Maison Tellier, La
Genre: Erotique , Historique
Année: 1981
Pays d'origine: France / Espagne
Réalisateur: Pierre Chevalier
Casting:
Arlette Didier, Olivier Mathot, Sylvia Solar, Antonio Mayans, Nadine Pascal, Murielle Montossé...
 

Fin du XIXème siècle. A la Maison Tellier, les notables aisés prennent du bon temps avec les "filles" de la gérante de l'établissement, sobrement surnommée Madame (Arlette Didier). Mais un jour que les habitués des lieux s'y rendent, ils trouvent maison close (constatez le sagace calembour hoho hoho), la maîtresse et ses poules ayant plié bagage pour fêter la communion d'une nièce à la campagne. Forts peinés, ces messieurs se retrouvent chez l'un et évoquent des souvenirs en attendant la réouverture de ce paradis terrestre, temple de la chair du temps jadis.

D'après Guy de Maupassant. Et bin, d'après le Guy, Pierre Chevalier est une buse, sentiment que je ne partagerais pas entièrement (son "Pigalle, carrefour des illusions" m'avait bien amusé à défaut de me satisfaire) même si cette libre adaptation de la nouvelle de Maupassant du même nom parait difficilement défendable. Ornementé de la bannière mythique (?) Eurociné, "La Maison Tellier" est un foutu navet, bidon de A à surtout Z, mais qui ne bidonne pas pour autant. Tout juste le spectateur à l'oeil entraîné aux absurdités anachroniques se gaussera-t-il de ce panneau signalétique triangulaire furtivement filmé en haut d'un poteau. De toute façon, pas un seul instant, la reconstitution d'un Paris du siècle passé ne convainc, et ce n'est pas l'emploi d'une locomotive à vapeur et d'une calèche préhistorique, en plus des costumes d'époque qui atténuera le désastre.


Devant cette manie désagréable qu'a Chevalier de cadrer-serrer à l'extrême ses acteurs lorsqu'il les promène dans les deux mêmes rues plus ou moins d'origine, plus personne n'est dupe à la longue. L'absence de budget n'excuse pas tout, Pierrot.

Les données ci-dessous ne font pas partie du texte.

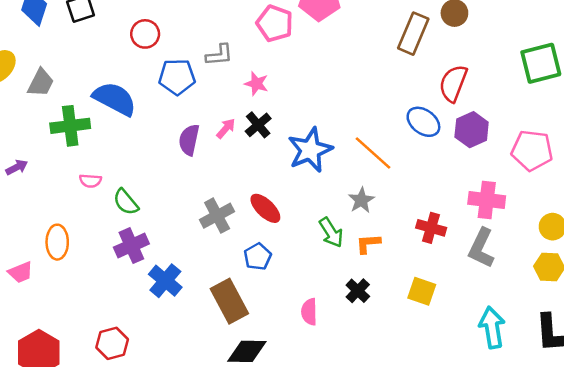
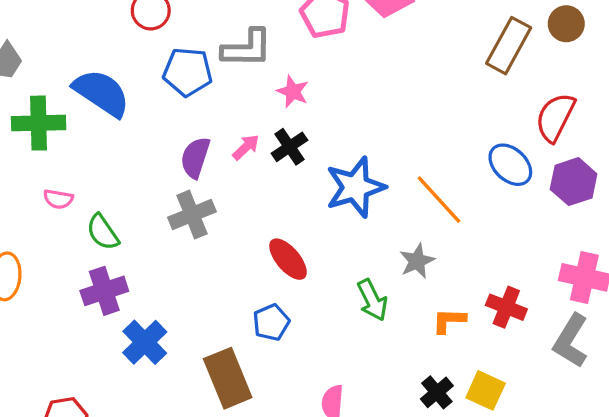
gray L-shape: (219, 55) -> (247, 48), size x1.4
gray cross: (217, 216) -> (192, 215), moved
orange L-shape: (368, 244) -> (449, 321), moved
black cross: (358, 291) -> (437, 392), moved

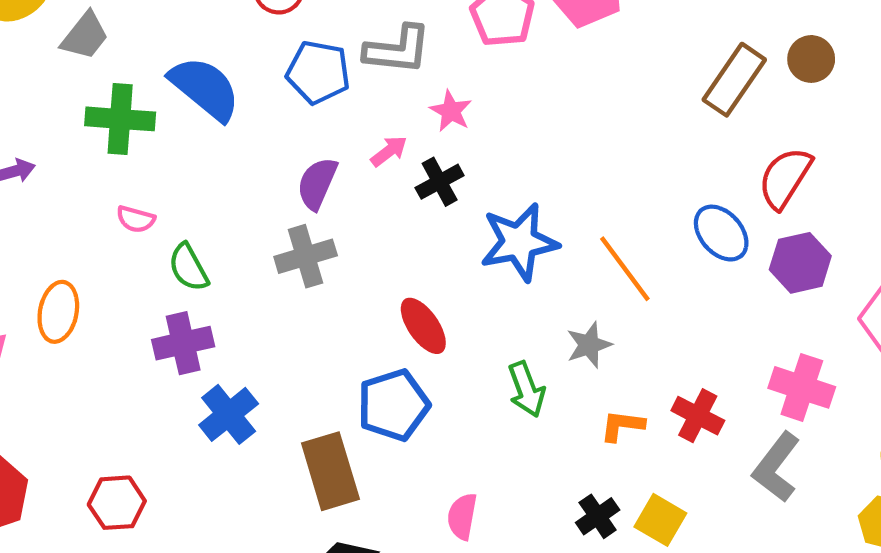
pink arrow: (246, 147) -> (389, 151), moved
blue pentagon: (271, 322) -> (393, 405), size x1.5

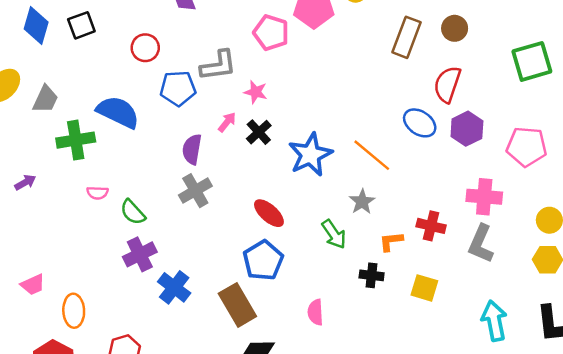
brown circle: (811, 59) -> (455, 28), moved
orange ellipse: (58, 312) -> (74, 311), moved
black cross: (598, 516) -> (372, 275), moved, turned -35

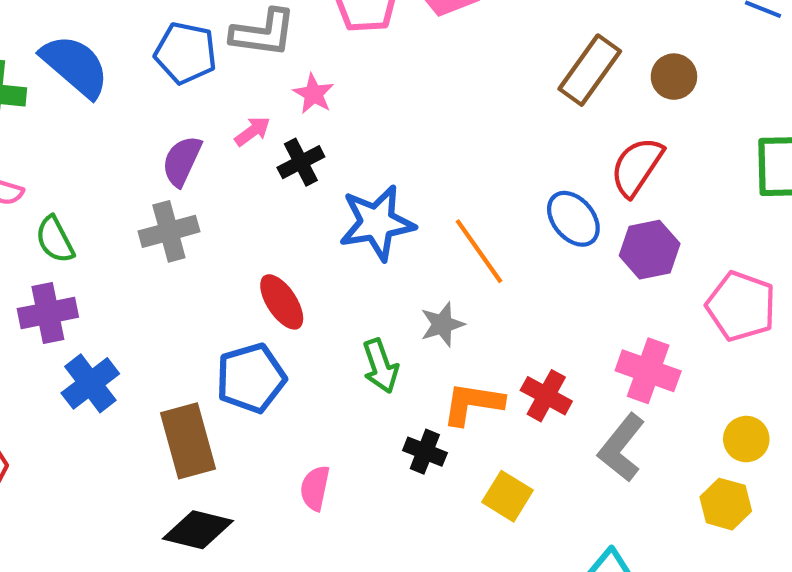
orange L-shape: (391, 241) -> (473, 404), size x1.4

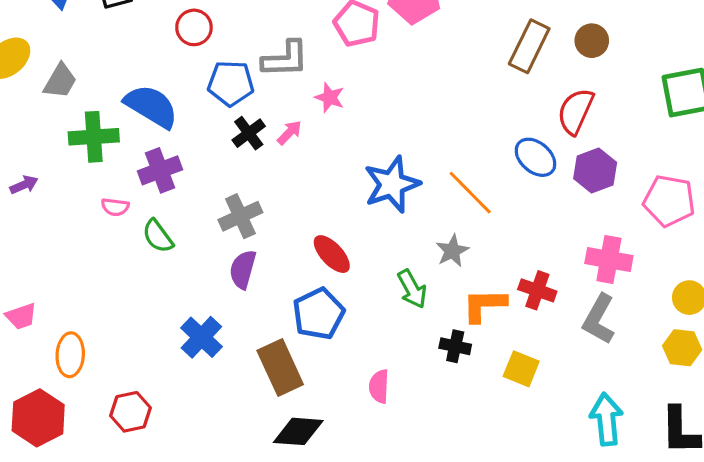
purple semicircle: (182, 161) -> (243, 269), moved
black cross: (301, 162) -> (249, 133), moved
purple cross: (48, 313) -> (160, 170), moved

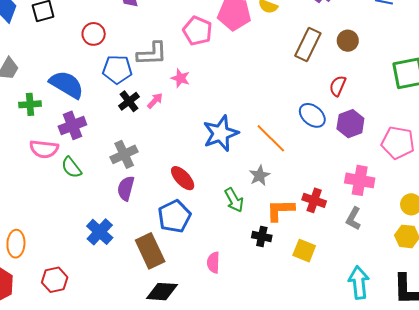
red semicircle: (576, 111) -> (338, 86), size x0.7
green cross: (94, 137) -> (30, 104), size x0.7
pink semicircle: (115, 207) -> (44, 149), size x1.6
gray L-shape: (599, 319) -> (353, 219), size x0.7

Alors, on se rattrape comme on peut, en insistant bien lourdement sur des discussions dans un français des plus distingués, avec les conjugaisons pompières qui vont bien avec ("que vous visitâtes", "que l'on considérate" "que l'on "boufftachâte" etc.), ça et puis les chansons grivoises d'autrefois qui percent les tympans, accouplées aux gloussements incessants des filles détestables de Madame.
Mais il y a encore pire que le travail d'historien sonnant faux : l'incohérence du déroulement du récit, non-linéaire au possible. La logique voudrait que, sitôt les cinq, six fidèles de la "Maison Tellier" réunis entre eux au début du film dans un salon pour partager leurs aventures cocasses et intimes, l'intrigue se concentre sur leur petite personne et prenne la forme d'une suite de tableaux les mettant en scène. Et bien, pas du tout. Après que l'un des convives ait évoqué une première histoire, minable, sans chute, sans rien (sa rencontre dans un cimetière qui pourrait être celui de Pantin avec une jeune veuve éplorée (Françoise Blanchard, future "Morte-Vivante" chez Rollin) dont il profitera de la tristesse pour la consoler à sa manière), le film enchaîne brusquement sur le troupeau de gourdasses et leur matronne en vacances pour ne plus les lâcher jusqu'au mot FIN.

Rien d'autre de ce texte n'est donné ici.